Saved data entries:
******************************

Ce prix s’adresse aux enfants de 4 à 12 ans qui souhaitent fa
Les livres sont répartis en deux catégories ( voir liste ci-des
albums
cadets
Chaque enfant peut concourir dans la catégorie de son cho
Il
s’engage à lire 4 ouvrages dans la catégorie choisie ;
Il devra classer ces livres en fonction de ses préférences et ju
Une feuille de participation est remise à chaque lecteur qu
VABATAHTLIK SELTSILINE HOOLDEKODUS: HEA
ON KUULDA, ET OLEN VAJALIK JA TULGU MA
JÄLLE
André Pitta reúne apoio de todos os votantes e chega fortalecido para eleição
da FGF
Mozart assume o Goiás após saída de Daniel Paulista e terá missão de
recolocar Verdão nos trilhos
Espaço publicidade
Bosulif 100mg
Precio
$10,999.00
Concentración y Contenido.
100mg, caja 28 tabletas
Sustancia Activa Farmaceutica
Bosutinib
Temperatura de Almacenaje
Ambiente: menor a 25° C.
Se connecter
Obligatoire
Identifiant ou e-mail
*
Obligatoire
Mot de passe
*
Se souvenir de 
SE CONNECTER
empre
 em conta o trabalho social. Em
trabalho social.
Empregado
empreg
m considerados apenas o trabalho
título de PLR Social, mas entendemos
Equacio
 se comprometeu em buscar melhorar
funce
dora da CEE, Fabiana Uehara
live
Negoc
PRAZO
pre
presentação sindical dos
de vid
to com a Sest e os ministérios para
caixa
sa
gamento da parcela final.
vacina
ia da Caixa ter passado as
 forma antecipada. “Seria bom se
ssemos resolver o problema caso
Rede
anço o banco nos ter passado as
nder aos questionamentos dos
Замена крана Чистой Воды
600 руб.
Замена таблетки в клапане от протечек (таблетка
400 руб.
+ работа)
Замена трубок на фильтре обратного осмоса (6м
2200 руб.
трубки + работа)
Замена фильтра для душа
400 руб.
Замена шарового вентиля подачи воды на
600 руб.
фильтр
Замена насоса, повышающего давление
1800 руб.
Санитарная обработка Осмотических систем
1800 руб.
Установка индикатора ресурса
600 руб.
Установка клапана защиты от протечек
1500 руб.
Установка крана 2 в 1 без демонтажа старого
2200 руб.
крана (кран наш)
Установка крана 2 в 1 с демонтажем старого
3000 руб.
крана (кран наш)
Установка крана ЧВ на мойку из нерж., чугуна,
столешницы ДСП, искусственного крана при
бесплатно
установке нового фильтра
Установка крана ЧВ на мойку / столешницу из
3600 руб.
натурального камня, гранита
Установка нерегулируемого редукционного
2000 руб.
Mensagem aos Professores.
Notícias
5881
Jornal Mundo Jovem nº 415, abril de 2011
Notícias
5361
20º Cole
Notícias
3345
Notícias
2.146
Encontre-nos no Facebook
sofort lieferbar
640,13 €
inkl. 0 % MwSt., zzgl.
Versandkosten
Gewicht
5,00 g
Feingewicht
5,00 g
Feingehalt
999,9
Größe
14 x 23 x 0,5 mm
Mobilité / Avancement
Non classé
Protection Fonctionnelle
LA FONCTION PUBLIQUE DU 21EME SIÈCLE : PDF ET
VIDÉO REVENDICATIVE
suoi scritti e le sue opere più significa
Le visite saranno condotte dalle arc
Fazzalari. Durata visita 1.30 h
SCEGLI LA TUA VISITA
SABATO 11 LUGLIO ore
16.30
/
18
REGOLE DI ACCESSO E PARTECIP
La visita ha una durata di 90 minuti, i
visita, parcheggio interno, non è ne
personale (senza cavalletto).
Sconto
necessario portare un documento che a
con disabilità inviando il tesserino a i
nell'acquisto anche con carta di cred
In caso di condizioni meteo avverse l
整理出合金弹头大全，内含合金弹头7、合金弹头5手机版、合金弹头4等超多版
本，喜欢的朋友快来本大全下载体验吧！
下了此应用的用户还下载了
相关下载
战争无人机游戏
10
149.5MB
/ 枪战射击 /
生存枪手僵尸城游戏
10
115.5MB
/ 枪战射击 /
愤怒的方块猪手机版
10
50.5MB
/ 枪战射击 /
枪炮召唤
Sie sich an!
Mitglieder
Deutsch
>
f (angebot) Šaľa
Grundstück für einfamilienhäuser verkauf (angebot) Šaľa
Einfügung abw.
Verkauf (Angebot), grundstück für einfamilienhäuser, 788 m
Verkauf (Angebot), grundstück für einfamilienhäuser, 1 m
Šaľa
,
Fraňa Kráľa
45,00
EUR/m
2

******************************

* _Action item_
Could you find each line in the entries that contains the string "para" and copy it?

* _Your solution_
André Pitta reúne apoio de todos os votantes e chega fortalecido para eleição
to com a Sest e os ministérios para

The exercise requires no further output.